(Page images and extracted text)
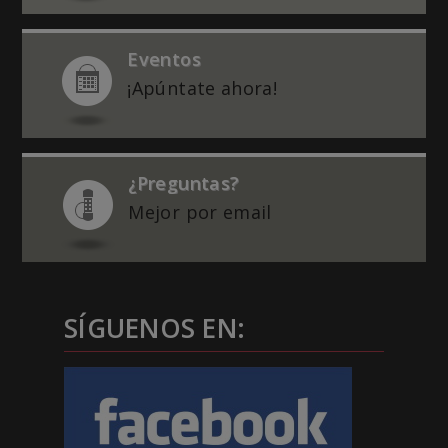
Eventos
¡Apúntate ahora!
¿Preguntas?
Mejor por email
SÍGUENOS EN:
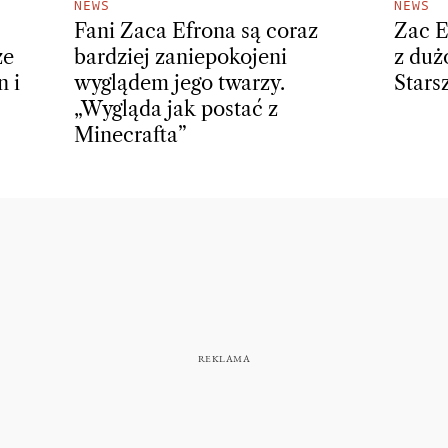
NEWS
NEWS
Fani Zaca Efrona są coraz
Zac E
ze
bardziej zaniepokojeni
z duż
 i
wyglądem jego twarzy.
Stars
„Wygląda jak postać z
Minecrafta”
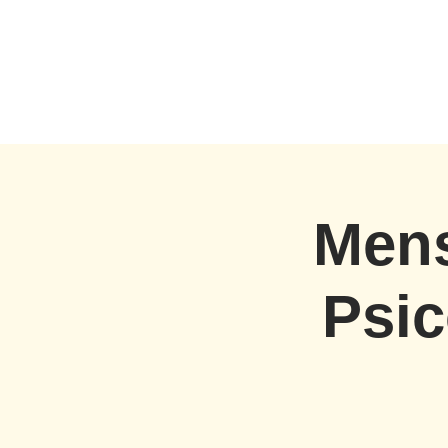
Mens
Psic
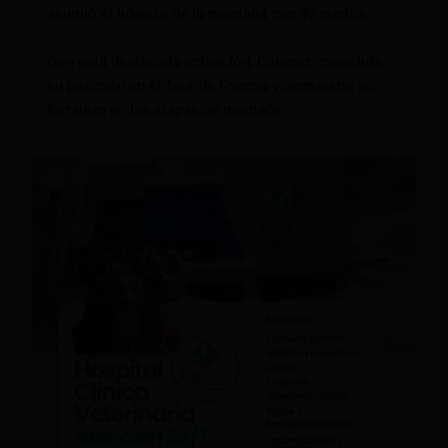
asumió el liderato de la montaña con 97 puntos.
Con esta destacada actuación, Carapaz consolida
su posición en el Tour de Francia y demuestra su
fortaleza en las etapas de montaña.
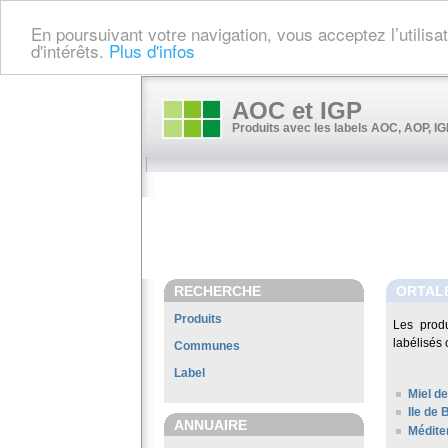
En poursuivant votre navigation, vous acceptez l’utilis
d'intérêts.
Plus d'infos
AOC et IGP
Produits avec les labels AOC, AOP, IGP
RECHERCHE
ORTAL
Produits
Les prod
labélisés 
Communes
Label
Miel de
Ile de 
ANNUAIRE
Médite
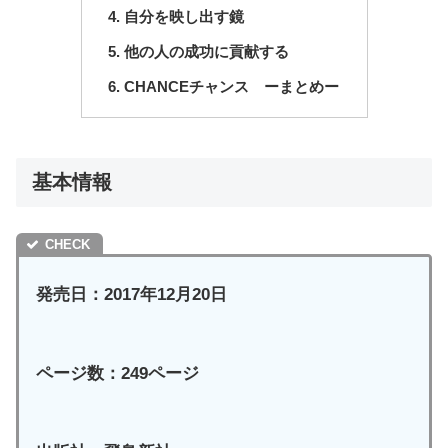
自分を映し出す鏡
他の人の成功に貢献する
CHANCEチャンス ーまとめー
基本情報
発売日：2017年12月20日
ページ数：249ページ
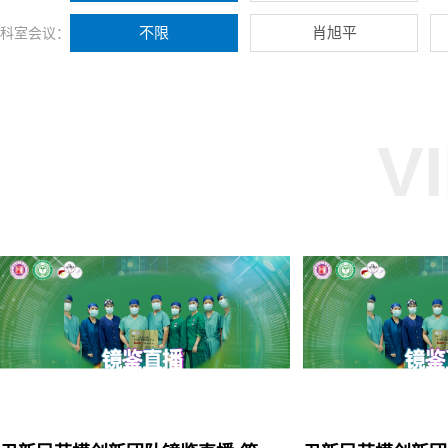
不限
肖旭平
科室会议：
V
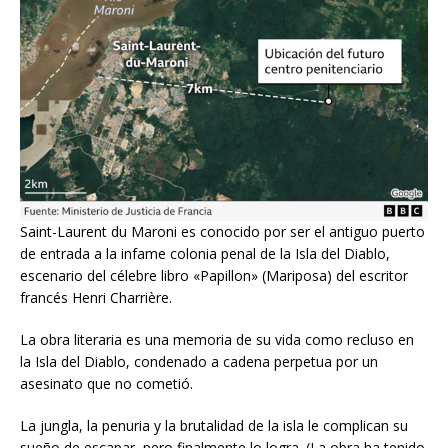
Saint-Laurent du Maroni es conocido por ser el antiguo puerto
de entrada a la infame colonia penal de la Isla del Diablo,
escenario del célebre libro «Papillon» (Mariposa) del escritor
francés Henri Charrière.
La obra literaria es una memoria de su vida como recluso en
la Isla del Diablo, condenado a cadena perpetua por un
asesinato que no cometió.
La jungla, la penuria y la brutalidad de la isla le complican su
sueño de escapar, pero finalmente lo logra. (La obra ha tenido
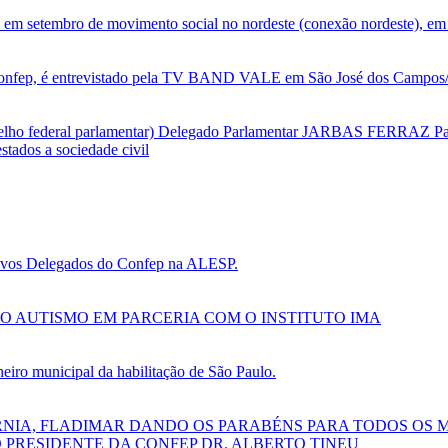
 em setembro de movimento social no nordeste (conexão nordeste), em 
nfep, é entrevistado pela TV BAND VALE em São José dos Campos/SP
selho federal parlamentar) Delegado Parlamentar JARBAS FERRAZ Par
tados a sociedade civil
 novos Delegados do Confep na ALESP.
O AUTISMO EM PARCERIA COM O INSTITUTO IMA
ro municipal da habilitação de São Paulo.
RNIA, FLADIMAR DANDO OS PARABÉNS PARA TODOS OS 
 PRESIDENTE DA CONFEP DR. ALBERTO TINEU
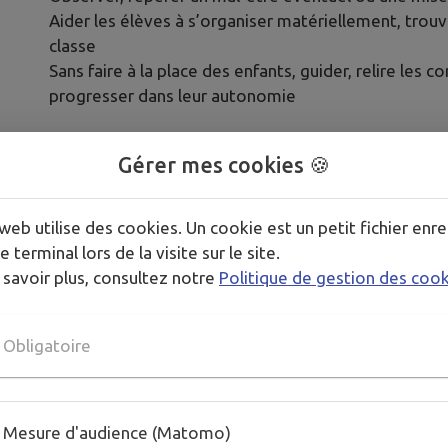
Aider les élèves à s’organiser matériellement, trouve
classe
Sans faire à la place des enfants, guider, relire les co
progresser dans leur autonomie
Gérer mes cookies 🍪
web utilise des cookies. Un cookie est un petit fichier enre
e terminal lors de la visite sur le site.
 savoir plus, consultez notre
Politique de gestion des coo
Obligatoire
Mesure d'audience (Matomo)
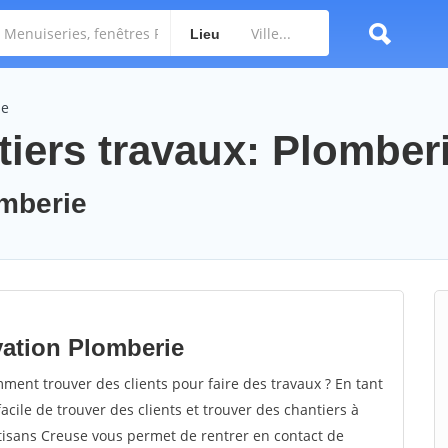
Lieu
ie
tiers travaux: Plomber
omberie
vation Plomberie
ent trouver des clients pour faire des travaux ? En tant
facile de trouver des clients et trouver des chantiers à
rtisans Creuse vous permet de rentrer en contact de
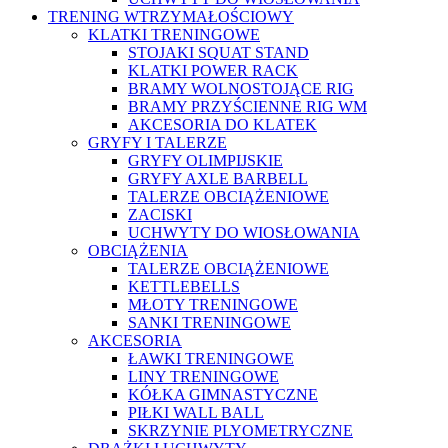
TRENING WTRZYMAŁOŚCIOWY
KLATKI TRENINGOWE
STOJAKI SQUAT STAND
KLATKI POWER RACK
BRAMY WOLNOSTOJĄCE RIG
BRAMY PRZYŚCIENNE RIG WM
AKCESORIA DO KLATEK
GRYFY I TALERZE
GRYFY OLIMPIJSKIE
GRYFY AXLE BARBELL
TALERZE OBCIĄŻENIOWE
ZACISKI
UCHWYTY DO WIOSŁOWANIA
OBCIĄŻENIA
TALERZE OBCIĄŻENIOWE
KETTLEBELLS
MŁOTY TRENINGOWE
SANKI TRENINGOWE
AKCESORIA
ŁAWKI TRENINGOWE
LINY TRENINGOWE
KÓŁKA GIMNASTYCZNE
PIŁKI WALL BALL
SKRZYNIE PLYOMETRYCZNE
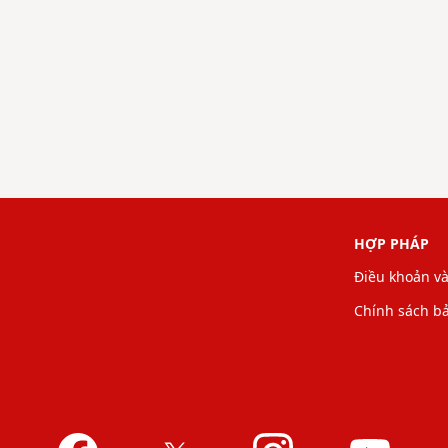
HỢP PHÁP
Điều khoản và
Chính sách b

§ **Description of the task**: Only the lines from the top of the records through the line with "O AUTISMO EM PARCERIA COM O INSTITUTO IMA" belong in the copy; write them out exactly, leaving out pictures.

§ **Solution for this task**:
Eventos
¡Apúntate ahora!
¿Preguntas?
Mejor por email
SÍGUENOS EN:
NEWS
NEWS
Fani Zaca Efrona są coraz
Zac E
ze
bardziej zaniepokojeni
z duż
 i
wyglądem jego twarzy.
Stars
„Wygląda jak postać z
Minecrafta”
Mens
Psic
asumió el liderato de la montaña con 97 puntos.
Con esta destacada actuación, Carapaz consolida
su posición en el Tour de Francia y demuestra su
fortaleza en las etapas de montaña.
En poursuivant votre navigation, vous acceptez l’utilis
d'intérêts.
Plus d'infos
AOC et IGP
Produits avec les labels AOC, AOP, IGP
RECHERCHE
ORTAL
Produits
Les prod
labélisés 
Communes
Label
Miel de
Ile de 
ANNUAIRE
Médite
自分を映し出す鏡
他の人の成功に貢献する
CHANCEチャンス ーまとめー
基本情報
発売日：2017年12月20日
ページ数：249ページ
不限
肖旭平
科室会议：
V
Saint-Laurent du Maroni es conocido por ser el antiguo puerto
de entrada a la infame colonia penal de la Isla del Diablo,
escenario del célebre libro «Papillon» (Mariposa) del escritor
francés Henri Charrière.
La obra literaria es una memoria de su vida como recluso en
la Isla del Diablo, condenado a cadena perpetua por un
asesinato que no cometió.
La jungla, la penuria y la brutalidad de la isla le complican su
sueño de escapar, pero finalmente lo logra. (La obra ha tenido
 em setembro de movimento social no nordeste (conexão nordeste), em 
nfep, é entrevistado pela TV BAND VALE em São José dos Campos/SP
selho federal parlamentar) Delegado Parlamentar JARBAS FERRAZ Par
tados a sociedade civil
 novos Delegados do Confep na ALESP.
O AUTISMO EM PARCERIA COM O INSTITUTO IMA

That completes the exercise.